Assigned task | Exclude the pictures, then copy word for word the lines running from the beginning of the records through the line with "objectives, financial situation".

Page images and extracted text:
>>>
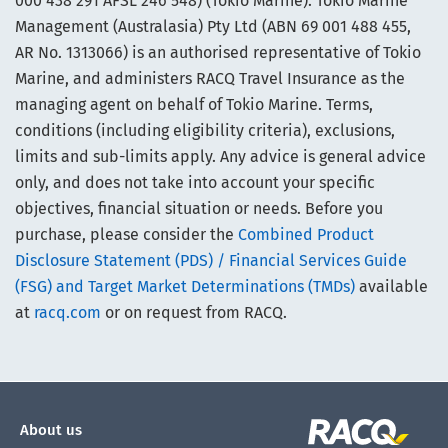
000 438 291 AFSL 246 548) (Tokio Marine). Tokio Marine
Management (Australasia) Pty Ltd (ABN 69 001 488 455,
AR No. 1313066) is an authorised representative of Tokio
Marine, and administers RACQ Travel Insurance as the
managing agent on behalf of Tokio Marine. Terms,
conditions (including eligibility criteria), exclusions,
limits and sub-limits apply. Any advice is general advice
only, and does not take into account your specific
objectives, financial situation or needs. Before you
purchase, please consider the
Combined Product
Disclosure Statement (PDS) / Financial Services Guide
(FSG) and Target Market Determinations (TMDs)
available
at
racq.com
or on request from RACQ.
About us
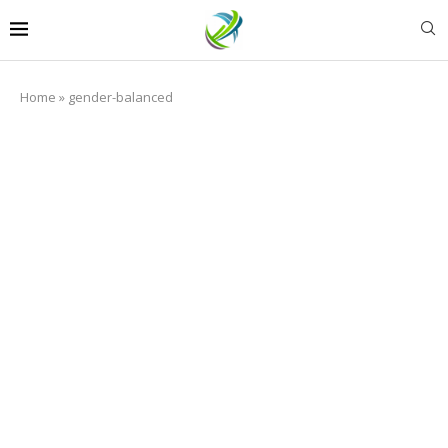
Home
»
gender-balanced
<<<
Your solution |
000 438 291 AFSL 246 548) (Tokio Marine). Tokio Marine
Management (Australasia) Pty Ltd (ABN 69 001 488 455,
AR No. 1313066) is an authorised representative of Tokio
Marine, and administers RACQ Travel Insurance as the
managing agent on behalf of Tokio Marine. Terms,
conditions (including eligibility criteria), exclusions,
limits and sub-limits apply. Any advice is general advice
only, and does not take into account your specific
objectives, financial situation or needs. Before you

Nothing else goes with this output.